The judgment is problematic for other reasons too.
Conflating the TDM exception with AI training reveals another problem in the reasoning, While the court correctly considered the need to construe the TDM exception in light of the three-step test (as per Art. 7(2) of the DSM Directive), it erred when it used it to interpret the TDM exception in such a way as to allow the blanket training of AI models, opining that otherwise the TDM exception in Art. 3 would become devoid of meaning. The three-step test in Art. 7(2) is relevant to construe inter alia Arts. 3 and 4 therein, not to include within their scope the doing of additional acts restricted by copyright that a research organization or others can perform.
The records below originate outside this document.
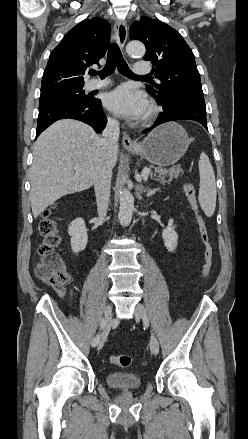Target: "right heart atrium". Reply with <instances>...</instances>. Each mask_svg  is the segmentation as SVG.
<instances>
[{
    "mask_svg": "<svg viewBox=\"0 0 248 439\" xmlns=\"http://www.w3.org/2000/svg\"><path fill=\"white\" fill-rule=\"evenodd\" d=\"M108 122H109L110 125H113V126H116V125H117V121H116L114 118H111V117H110V118L108 119Z\"/></svg>",
    "mask_w": 248,
    "mask_h": 439,
    "instance_id": "right-heart-atrium-1",
    "label": "right heart atrium"
}]
</instances>
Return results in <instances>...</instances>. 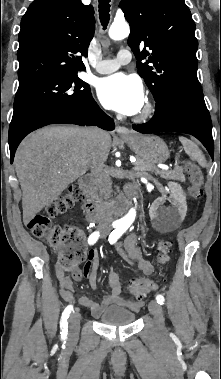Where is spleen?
I'll return each instance as SVG.
<instances>
[{
	"mask_svg": "<svg viewBox=\"0 0 221 379\" xmlns=\"http://www.w3.org/2000/svg\"><path fill=\"white\" fill-rule=\"evenodd\" d=\"M180 142L183 145V148L186 152V154L192 159L198 162V164L202 167H207L206 159L201 152V150L198 148V146L192 142L191 140L185 138V137H179Z\"/></svg>",
	"mask_w": 221,
	"mask_h": 379,
	"instance_id": "3e777b00",
	"label": "spleen"
}]
</instances>
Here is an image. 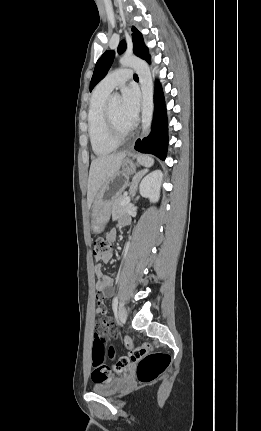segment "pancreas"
Wrapping results in <instances>:
<instances>
[{
    "label": "pancreas",
    "mask_w": 261,
    "mask_h": 431,
    "mask_svg": "<svg viewBox=\"0 0 261 431\" xmlns=\"http://www.w3.org/2000/svg\"><path fill=\"white\" fill-rule=\"evenodd\" d=\"M126 196L125 195H118L112 203L111 210H112V216L117 217L120 214H123L127 210V205L122 206L121 202L124 200Z\"/></svg>",
    "instance_id": "1"
}]
</instances>
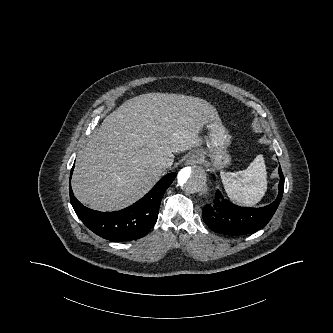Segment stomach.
<instances>
[{
    "label": "stomach",
    "instance_id": "obj_1",
    "mask_svg": "<svg viewBox=\"0 0 333 333\" xmlns=\"http://www.w3.org/2000/svg\"><path fill=\"white\" fill-rule=\"evenodd\" d=\"M209 130L208 149L203 150L202 153L208 154L214 167L220 169L231 161L230 155L226 151V147L231 141V136L220 121L214 123Z\"/></svg>",
    "mask_w": 333,
    "mask_h": 333
}]
</instances>
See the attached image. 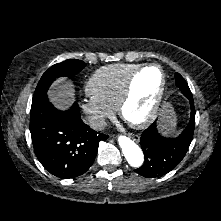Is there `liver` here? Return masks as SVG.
<instances>
[{"label": "liver", "mask_w": 221, "mask_h": 221, "mask_svg": "<svg viewBox=\"0 0 221 221\" xmlns=\"http://www.w3.org/2000/svg\"><path fill=\"white\" fill-rule=\"evenodd\" d=\"M48 96L58 109L65 110L75 99V89L72 82L60 78L50 88ZM162 120L169 130L174 128L176 119L173 110L168 105L162 108Z\"/></svg>", "instance_id": "liver-1"}]
</instances>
While there is little doubt, as also noted by the court, that when the TDM exceptions were adopted in 2019, AI training was already understood to be a possible application of TDM, it was an undue simplification on the side of the court not to consider that restricted acts other than those covered by the TDM provisions would be performed in the scenario at hand.
An additional problematic aspect of the ruling is that, despite the remarks on rights reservation under Art. 4(3) of the DSM Directive, the court seemed to consider the concept of ‘lawful access’ (which is a requirement inter alia under the TDM exceptions) as synonymous with ‘public accessibility’. These are different things: for example, posting an image on a website for everyone to see makes that image publicly accessible, but not necessarily also lawfully accessible, given that the person who posted it might have done it without the consent of the concerned rightholder. Cases like GS Media (linking to publicly accessible yet unlawful Playboy pictures) or Renckhoff (use of a photograph posted on a website only for use there) come to mind.
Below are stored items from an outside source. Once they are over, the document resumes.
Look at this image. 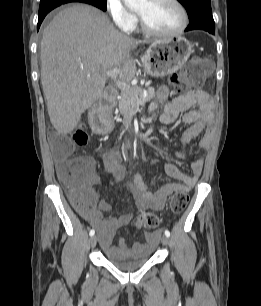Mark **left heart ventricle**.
Instances as JSON below:
<instances>
[{"label":"left heart ventricle","mask_w":261,"mask_h":306,"mask_svg":"<svg viewBox=\"0 0 261 306\" xmlns=\"http://www.w3.org/2000/svg\"><path fill=\"white\" fill-rule=\"evenodd\" d=\"M135 11L155 30L170 32L181 21L180 12L169 0H140Z\"/></svg>","instance_id":"1"}]
</instances>
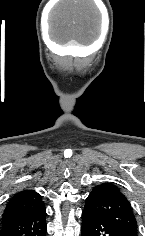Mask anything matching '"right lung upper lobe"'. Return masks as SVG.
<instances>
[{
	"label": "right lung upper lobe",
	"instance_id": "cb5924a9",
	"mask_svg": "<svg viewBox=\"0 0 145 236\" xmlns=\"http://www.w3.org/2000/svg\"><path fill=\"white\" fill-rule=\"evenodd\" d=\"M44 207L41 195L32 190L21 191L7 204L3 214V221L38 211Z\"/></svg>",
	"mask_w": 145,
	"mask_h": 236
}]
</instances>
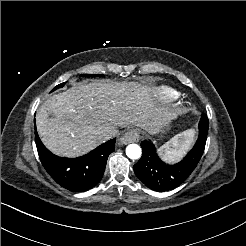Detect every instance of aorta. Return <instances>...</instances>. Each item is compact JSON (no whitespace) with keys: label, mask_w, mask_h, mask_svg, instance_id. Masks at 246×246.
I'll use <instances>...</instances> for the list:
<instances>
[{"label":"aorta","mask_w":246,"mask_h":246,"mask_svg":"<svg viewBox=\"0 0 246 246\" xmlns=\"http://www.w3.org/2000/svg\"><path fill=\"white\" fill-rule=\"evenodd\" d=\"M142 150L141 147L137 144H129L126 147V155L130 159H139L141 157Z\"/></svg>","instance_id":"obj_1"}]
</instances>
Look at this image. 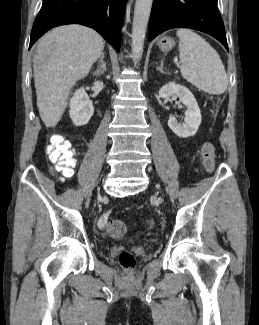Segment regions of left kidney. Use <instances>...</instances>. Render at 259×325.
<instances>
[{
    "label": "left kidney",
    "mask_w": 259,
    "mask_h": 325,
    "mask_svg": "<svg viewBox=\"0 0 259 325\" xmlns=\"http://www.w3.org/2000/svg\"><path fill=\"white\" fill-rule=\"evenodd\" d=\"M176 94L180 101L187 107L183 123H179L174 116L168 120L169 128L179 137L187 138L195 135L201 124L200 108L193 94L185 86L169 82L159 90V96L163 99Z\"/></svg>",
    "instance_id": "5707ae66"
}]
</instances>
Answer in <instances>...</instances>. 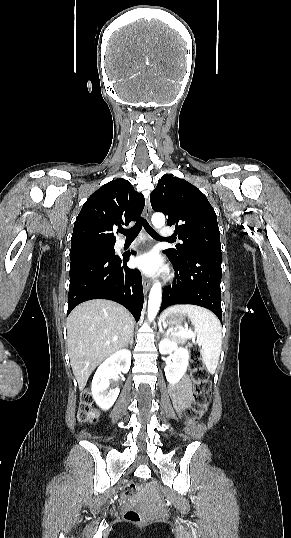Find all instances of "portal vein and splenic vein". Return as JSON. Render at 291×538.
<instances>
[{"mask_svg":"<svg viewBox=\"0 0 291 538\" xmlns=\"http://www.w3.org/2000/svg\"><path fill=\"white\" fill-rule=\"evenodd\" d=\"M171 334H179L181 336H184V337H187V338H192V339L195 338L192 331H183V332H179V333L171 332ZM200 344H201V342H200Z\"/></svg>","mask_w":291,"mask_h":538,"instance_id":"obj_1","label":"portal vein and splenic vein"}]
</instances>
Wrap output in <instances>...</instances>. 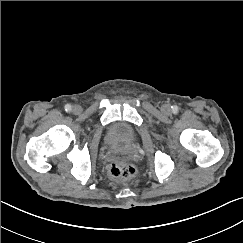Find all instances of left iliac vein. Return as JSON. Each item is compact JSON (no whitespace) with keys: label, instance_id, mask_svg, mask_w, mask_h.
Returning a JSON list of instances; mask_svg holds the SVG:
<instances>
[{"label":"left iliac vein","instance_id":"4c4485c4","mask_svg":"<svg viewBox=\"0 0 243 243\" xmlns=\"http://www.w3.org/2000/svg\"><path fill=\"white\" fill-rule=\"evenodd\" d=\"M161 110L163 113H170L171 111V106L169 104H164L162 107H161Z\"/></svg>","mask_w":243,"mask_h":243}]
</instances>
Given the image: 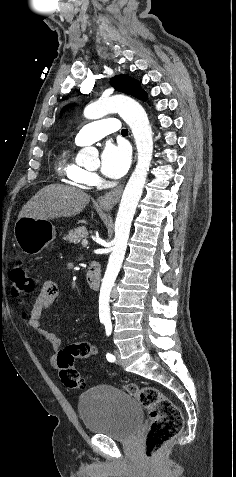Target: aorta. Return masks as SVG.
<instances>
[{
  "label": "aorta",
  "instance_id": "aorta-1",
  "mask_svg": "<svg viewBox=\"0 0 236 477\" xmlns=\"http://www.w3.org/2000/svg\"><path fill=\"white\" fill-rule=\"evenodd\" d=\"M117 112L129 125L137 148V164L124 189L115 221L114 247L109 257L107 269L99 295V317L110 319V294L120 271L129 239L131 223L141 198L153 153L152 129L143 107L134 99L124 95L101 98L84 109L87 119H99ZM97 155V150L87 147L79 152L83 160Z\"/></svg>",
  "mask_w": 236,
  "mask_h": 477
}]
</instances>
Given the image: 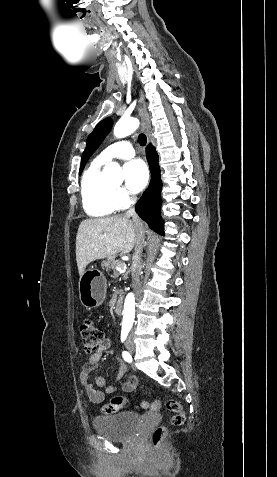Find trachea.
Returning a JSON list of instances; mask_svg holds the SVG:
<instances>
[{
  "mask_svg": "<svg viewBox=\"0 0 277 477\" xmlns=\"http://www.w3.org/2000/svg\"><path fill=\"white\" fill-rule=\"evenodd\" d=\"M146 136L144 134H140L139 137H138V142L141 146H145L146 145Z\"/></svg>",
  "mask_w": 277,
  "mask_h": 477,
  "instance_id": "trachea-1",
  "label": "trachea"
}]
</instances>
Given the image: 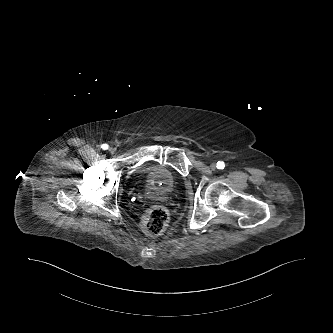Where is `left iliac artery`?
I'll return each instance as SVG.
<instances>
[{
    "label": "left iliac artery",
    "mask_w": 333,
    "mask_h": 333,
    "mask_svg": "<svg viewBox=\"0 0 333 333\" xmlns=\"http://www.w3.org/2000/svg\"><path fill=\"white\" fill-rule=\"evenodd\" d=\"M225 167V163L223 161H218L217 162V168L218 169H224Z\"/></svg>",
    "instance_id": "44dca946"
}]
</instances>
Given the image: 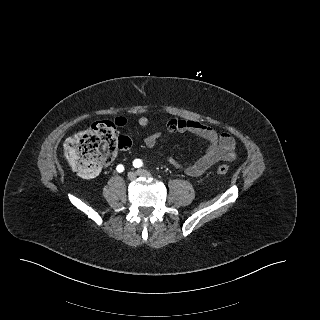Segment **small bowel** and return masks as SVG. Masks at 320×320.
I'll return each mask as SVG.
<instances>
[{
    "label": "small bowel",
    "mask_w": 320,
    "mask_h": 320,
    "mask_svg": "<svg viewBox=\"0 0 320 320\" xmlns=\"http://www.w3.org/2000/svg\"><path fill=\"white\" fill-rule=\"evenodd\" d=\"M126 120L117 118L116 124L124 126ZM138 124L145 127L148 124L147 117H140ZM166 128L171 133H191L207 141L208 146L204 153L193 163L185 166L173 157H169L167 162L169 165L184 169L185 173L191 177L201 176L207 169L219 161H232L236 158L235 140L228 133H219L213 127L194 120L172 118L167 121ZM162 137V133L157 131L147 135L144 144L147 148H153L158 140Z\"/></svg>",
    "instance_id": "obj_1"
}]
</instances>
The circumstance that the plaintiff’s watermarked preview photograph was publicly available on a website does not mean that it could be used by anyone for any purpose. Opining otherwise would also be contrary to the characterization of copyright’s exclusive rights as being preventive in nature and the prohibition of exhaustion of the right of communication/making available to the public (Art. 3(3) of the InfoSoc Directive).

Conclusion

The Hamburg decision offers some valuable guidance regarding TDM and AI training, including observations – like those concerning rights reservation – that might prove helpful in future cases.
That said, the judgment appears incomplete in some key respects and for failing to address – let alone answer – the question of the relationship between TDM and AI training. Above all, it is flawed in the part in which it does not acknowledge the limitations in the scope of Art. 3 of the DSM Directive (as well as Art. 4 therein). Further guidance is therefore needed in order to tackle the interplay between TDM and AI training correctly.